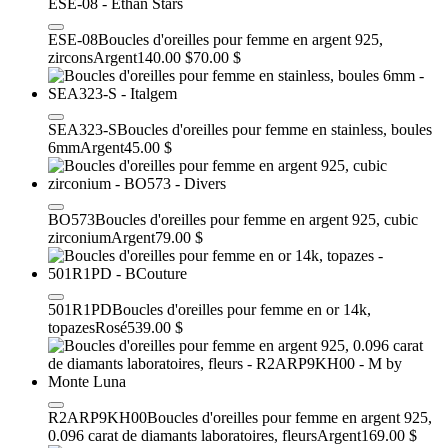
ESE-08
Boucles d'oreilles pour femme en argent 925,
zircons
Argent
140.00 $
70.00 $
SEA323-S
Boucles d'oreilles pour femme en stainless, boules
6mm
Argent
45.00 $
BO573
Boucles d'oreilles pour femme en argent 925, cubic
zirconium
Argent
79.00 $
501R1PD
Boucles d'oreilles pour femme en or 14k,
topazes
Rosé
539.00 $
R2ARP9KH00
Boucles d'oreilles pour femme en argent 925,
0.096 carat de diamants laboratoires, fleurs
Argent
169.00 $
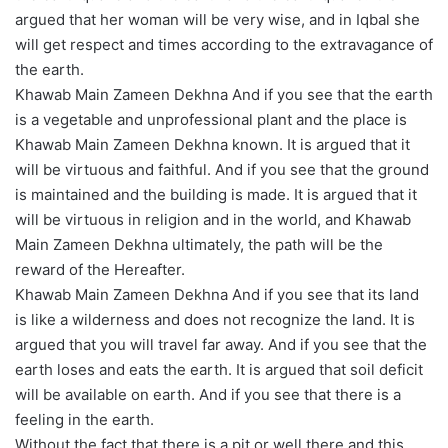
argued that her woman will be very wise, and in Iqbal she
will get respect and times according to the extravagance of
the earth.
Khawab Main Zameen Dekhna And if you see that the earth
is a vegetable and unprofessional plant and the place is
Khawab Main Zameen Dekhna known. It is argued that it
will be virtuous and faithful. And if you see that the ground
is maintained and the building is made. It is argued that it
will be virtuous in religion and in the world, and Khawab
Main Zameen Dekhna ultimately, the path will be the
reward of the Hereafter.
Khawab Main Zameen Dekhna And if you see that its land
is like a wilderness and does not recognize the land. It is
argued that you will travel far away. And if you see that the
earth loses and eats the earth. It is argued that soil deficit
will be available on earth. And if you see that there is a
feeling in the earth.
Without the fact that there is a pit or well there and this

+ + + + + + +

=== Problem to work on ===
Look at the records above. Copy every line where the string "Zameen" occurs.

=== Task solution ===
Khawab Main Zameen Dekhna And if you see that the earth
Khawab Main Zameen Dekhna known. It is argued that it
Main Zameen Dekhna ultimately, the path will be the
Khawab Main Zameen Dekhna And if you see that its land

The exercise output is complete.